- Opening Delimiter -

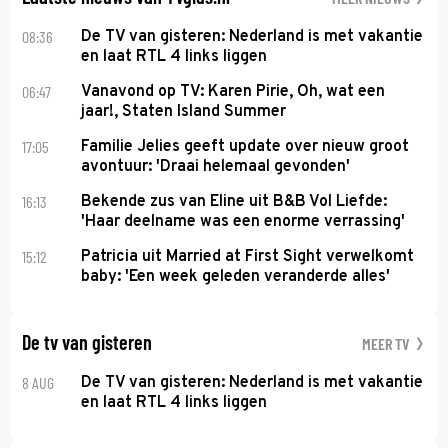
08:36
De TV van gisteren: Nederland is met vakantie
en laat RTL 4 links liggen
06:47
Vanavond op TV: Karen Pirie, Oh, wat een
jaar!, Staten Island Summer
17:05
Familie Jelies geeft update over nieuw groot
avontuur: 'Draai helemaal gevonden'
16:13
Bekende zus van Eline uit B&B Vol Liefde:
'Haar deelname was een enorme verrassing'
15:12
Patricia uit Married at First Sight verwelkomt
baby: 'Een week geleden veranderde alles'
De tv van gisteren
MEER TV
8 AUG
De TV van gisteren: Nederland is met vakantie
en laat RTL 4 links liggen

- Closing Delimiter -

Skip every image and output the remaining records exactly.

» **YOUR RESPONSE**
08:36
De TV van gisteren: Nederland is met vakantie
en laat RTL 4 links liggen
06:47
Vanavond op TV: Karen Pirie, Oh, wat een
jaar!, Staten Island Summer
17:05
Familie Jelies geeft update over nieuw groot
avontuur: 'Draai helemaal gevonden'
16:13
Bekende zus van Eline uit B&B Vol Liefde:
'Haar deelname was een enorme verrassing'
15:12
Patricia uit Married at First Sight verwelkomt
baby: 'Een week geleden veranderde alles'
De tv van gisteren
MEER TV
8 AUG
De TV van gisteren: Nederland is met vakantie
en laat RTL 4 links liggen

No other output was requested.